What this task involves = Looking at the entries below, state how many lines contain the word "logistics". Give the number alone.

[Saved entries]
* * *
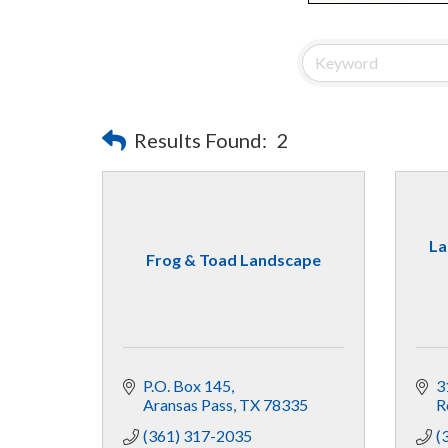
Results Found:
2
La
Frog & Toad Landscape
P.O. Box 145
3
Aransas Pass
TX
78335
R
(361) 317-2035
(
* * *
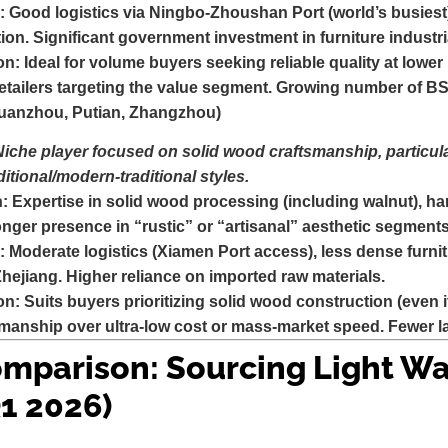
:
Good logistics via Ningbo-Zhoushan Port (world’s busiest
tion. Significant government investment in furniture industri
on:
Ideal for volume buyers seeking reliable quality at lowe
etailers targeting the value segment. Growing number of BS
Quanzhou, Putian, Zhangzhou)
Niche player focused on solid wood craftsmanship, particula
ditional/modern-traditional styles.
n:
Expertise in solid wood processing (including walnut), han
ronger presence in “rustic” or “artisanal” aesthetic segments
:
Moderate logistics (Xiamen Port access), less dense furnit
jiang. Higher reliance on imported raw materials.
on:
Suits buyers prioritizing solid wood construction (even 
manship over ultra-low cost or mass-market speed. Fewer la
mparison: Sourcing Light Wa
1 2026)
* * *
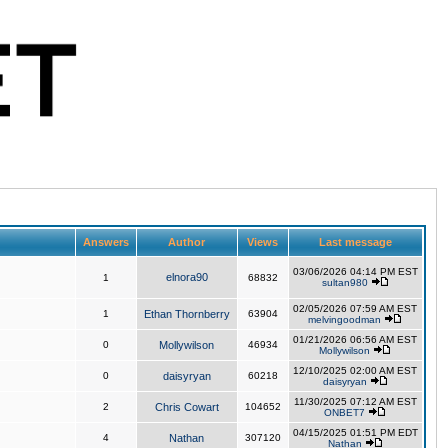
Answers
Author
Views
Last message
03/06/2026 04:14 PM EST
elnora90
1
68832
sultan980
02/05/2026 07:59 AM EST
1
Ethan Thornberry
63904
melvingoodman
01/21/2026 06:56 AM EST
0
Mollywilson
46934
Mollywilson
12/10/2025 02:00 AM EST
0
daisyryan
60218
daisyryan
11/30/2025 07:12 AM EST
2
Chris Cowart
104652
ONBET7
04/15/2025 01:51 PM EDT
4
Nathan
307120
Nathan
* * *
Task result = 2